Stylistically, the album is as eclectic as anything Walker’s recorded. On “Back Around,” a collaboration with Oliver Wood, he channels his love of classic gospel, while “Movin’ On” blends elements of country, soul, and Paul Simon-esque folk. “Way Past Midnight” utilizes dual drummers to capture the buzz of and excitement of his first trips to New York City. As varied as the music gets, though, it never feels scattered, and Walker is quick to credit those around him in the studio for helping to connect all the dots between the album’s moments of delicate intimacy and fierce funkiness.
“Jano, as producer, has a gift of allowing music to ‘unfold,’ and it’s a beautiful thing,” says Walker. “It’s a mysterious, elusive endeavor. It’s kind of like holding a bird in your hand: not too loose and not too tight.
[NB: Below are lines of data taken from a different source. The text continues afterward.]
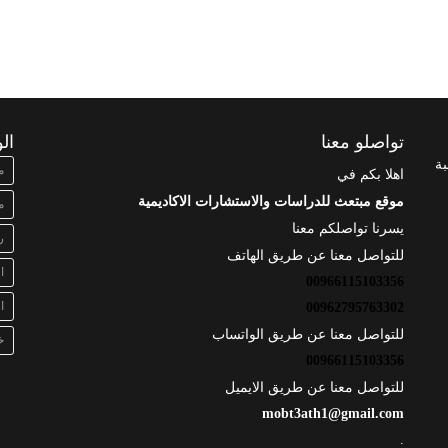
تواصلو معنا
ال
بة
م
اهلا بكم في
موقع مبتعث للدراسات والاستشارات الاكاديمية
م
يسرنا تواصلكم معنا
ر
للتواصل معنا عن طريق الهاتف
ا
00966115103356
ا
00962795763302
للتواصل معنا عن طريق الواتساب
خ
00966115103356
للتواصل معنا عن طريق الايميل
mobt3ath1@gmail.com
.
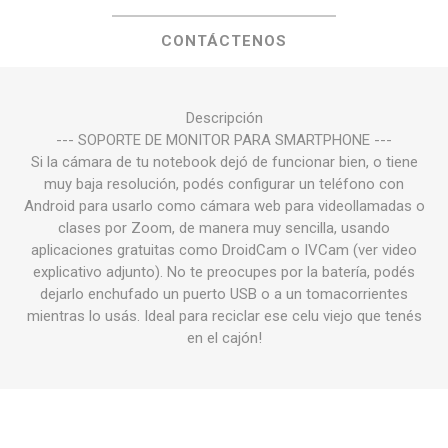
CONTÁCTENOS
Descripción
--- SOPORTE DE MONITOR PARA SMARTPHONE ---
Si la cámara de tu notebook dejó de funcionar bien, o tiene
muy baja resolución, podés configurar un teléfono con
Android para usarlo como cámara web para videollamadas o
clases por Zoom, de manera muy sencilla, usando
aplicaciones gratuitas como DroidCam o IVCam (ver video
explicativo adjunto). No te preocupes por la batería, podés
dejarlo enchufado un puerto USB o a un tomacorrientes
mientras lo usás. Ideal para reciclar ese celu viejo que tenés
en el cajón!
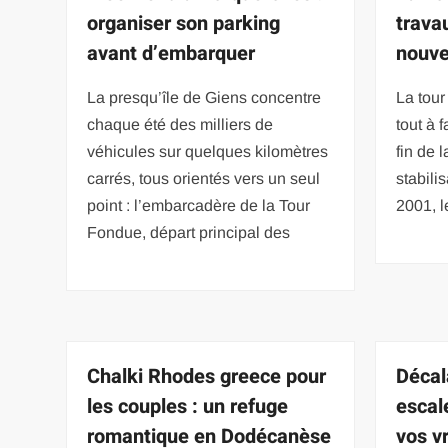
organiser son parking
travau
avant d’embarquer
nouve
La presqu’île de Giens concentre
La tour
chaque été des milliers de
tout à 
véhicules sur quelques kilomètres
fin de
carrés, tous orientés vers un seul
stabili
point : l’embarcadère de la Tour
2001, 
Fondue, départ principal des
Chalki Rhodes greece pour
Décal
les couples : un refuge
escal
romantique en Dodécanèse
vos v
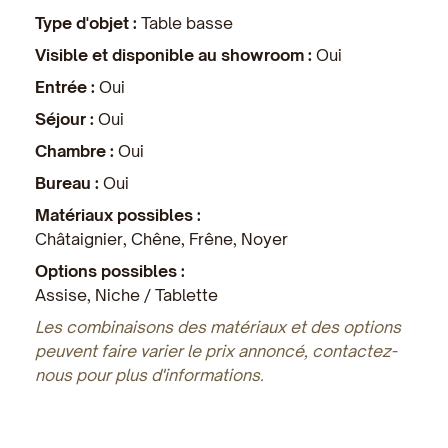
Type d'objet :
Table basse
Visible et disponible au showroom :
Oui
Entrée :
Oui
Séjour :
Oui
Chambre :
Oui
Bureau :
Oui
Matériaux possibles :
Châtaignier, Chêne, Frêne, Noyer
Options possibles :
Assise, Niche / Tablette
Les combinaisons des matériaux et des options
peuvent faire varier le prix annoncé, contactez-
nous pour plus d'informations.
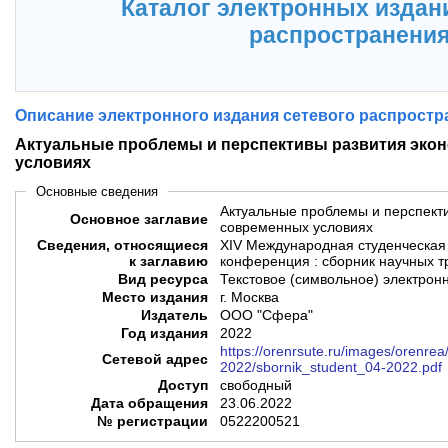
Каталог электронных издан
распространени
Описание электронного издания сетевого распростр
Актуальные проблемы и перспективы развития эко
условиях
Основные сведения
Актуальные проблемы и перспекти
Основное заглавие
современных условиях
Сведения, относящиеся
XIV Международная студенческая
к заглавию
конференция : сборник научных т
Вид ресурса
Текстовое (символьное) электрон
Место издания
г. Москва
Издатель
ООО "Сфера"
Год издания
2022
https://orenrsute.ru/images/orenrea
Сетевой адрес
2022/sbornik_student_04-2022.pdf
Доступ
свободный
Дата обращения
23.06.2022
№ регистрации
0522200521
We covered some ground stylistically with this album, and his sense of sound, vibe, and composition was paramount in making it cohesive, as was our engineer, Mike Poole. He’s all about capturing a performance and understanding the balance of musicality, sonic fidelity and unpolished, undeniable grease.”
While travel and movement are recurring themes throughout the record, the heart and soul of the album lay in the idea of home and family, of looking to the past in order to find your way into the future. Facing doubt and uncertain of his next steps, Walker was able to dig deep and find his way by reconnecting with the place in which he grew up with the loved ones who ultimately set him on his life’s path.
“My family always encouraged me, from my childhood, to the early dive bars, to the open mic days (when I’m sure they had their doubts), to where the journey has taken me now,” reflects Walker. “They have been the engine and inspiration that drives me to continue this zany beautiful life of music. I think that the communal feeling of making this record with these people takes me back to my early roots in North Carolina. We all gotta take our turn tending to the garden.”
Or as Walker sings on the title track, “I’ve gotta get back / Before I can move ahead,” and he does both here with startling beauty and striking sophistication.